What is being asked: Retype each line of the material exactly, please, skipping any picture in it.

Extracted information:
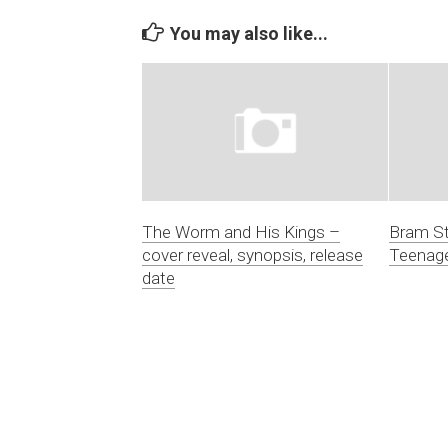
You may also like...
The Worm and His Kings –
Bram St
cover reveal, synopsis, release
Teenage
date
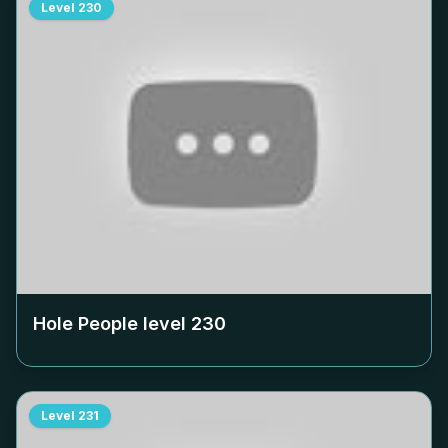
Level
230
Hole People level
230
Level
231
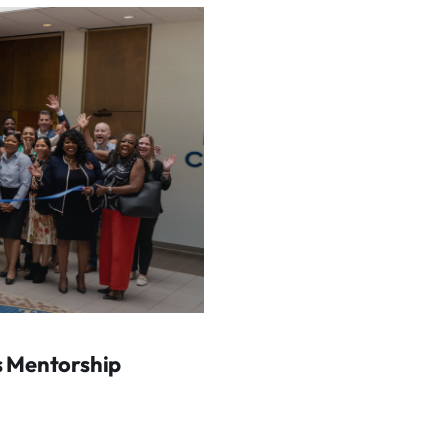
s Mentorship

Answer space:
You may also like...
The Worm and His Kings –
Bram St
cover reveal, synopsis, release
Teenage
date
Level
230
Hole People level
230
Level
231
s Mentorship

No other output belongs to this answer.